Thorp is a town in Clark County in the U.S. state of Wisconsin. The population was 840 at the 2020 census. The unincorporated communities of Eadsville, Eidsvold, and Junction are located in the town as well as a portion of the City of Thorp.

==Geography==
According to the United States Census Bureau, the town has a total area of 35.2 square miles (91.1 km^{2}), all land.

==History==
The outline of the six mile square that would become the town of Thorp was first surveyed in the summer of 1847 by a crew working for the U.S. government. Then in late 1849 another crew marked all the section corners in the township, walking through the woods and swamps, measuring with chain and compass. When done, the deputy surveyor filed this general description:
The Surface in this Township is generally level and wet and but a small portion of it in the South East part fit for agricultural purposes. There are two Streams running from North to South through the Eastern part, affording a good supply of water power. There is a good supply of Pine timber in the Township of good quality but it is generally Scattering. The whole Township is heavily wooded with thrifty(?) young timber of nearly every variety

==Demographics==
As of the census of 2000, there were 730 people, 245 households, and 190 families residing in the town. The population density was 20.8 people per square mile (8.0/km^{2}). There were 255 housing units at an average density of 7.3 per square mile (2.8/km^{2}). The racial makeup of the town was 99.04% White, 0.55% Native American, 0.14% Asian, and 0.27% from two or more races. 0.14% of the population were Hispanic or Latino of any race.

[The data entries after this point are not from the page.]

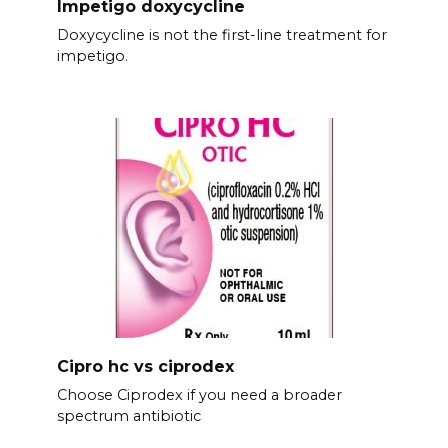
Impetigo doxycycline
Doxycycline is not the first-line treatment for
impetigo.
Cipro hc vs ciprodex
Choose Ciprodex if you need a broader
spectrum antibiotic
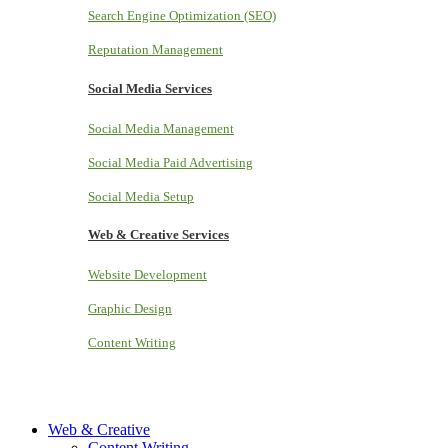
Search Engine Optimization (SEO)
Reputation Management
Social Media Services
Social Media Management
Social Media Paid Advertising
Social Media Setup
Web & Creative Services
Website Development
Graphic Design
Content Writing
Web & Creative
Content Writing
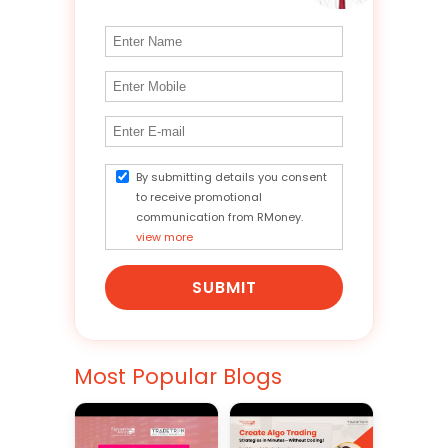
By submitting details you consent
to receive promotional
communication from RMoney.
view more
SUBMIT
Most Popular Blogs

There were 245 households, out of which 42.0% had children under the age of 18 living with them, 67.3% were married couples living together, 5.3% had a female householder with no husband present, and 22.4% were non-families. 18.0% of all households were made up of individuals, and 7.3% had someone living alone who was 65 years of age or older. The average household size was 2.98 and the average family size was 3.42.

In the town, the population was spread out, with 32.2% under the age of 18, 7.9% from 18 to 24, 27.3% from 25 to 44, 21.2% from 45 to 64, and 11.4% who were 65 years of age or older. The median age was 35 years. For every 100 females, there were 118.6 males. For every 100 females age 18 and over, there were 120.0 males.

The median income for a household in the town was $39,063, and the median income for a family was $42,750. Males had a median income of $26,389 versus $18,984 for females. The per capita income for the town was $16,236. About 7.7% of families and 8.9% of the population were below the poverty line, including 10.2% of those under age 18 and 13.4% of those age 65 or over.

==Town Board==
The town board meets monthly at the Town of Thorp town hall located on County Highway X. The town board consists of a town chairman, two supervisors, a clerk, and a treasurer. The town also has a hired man who does work in the town.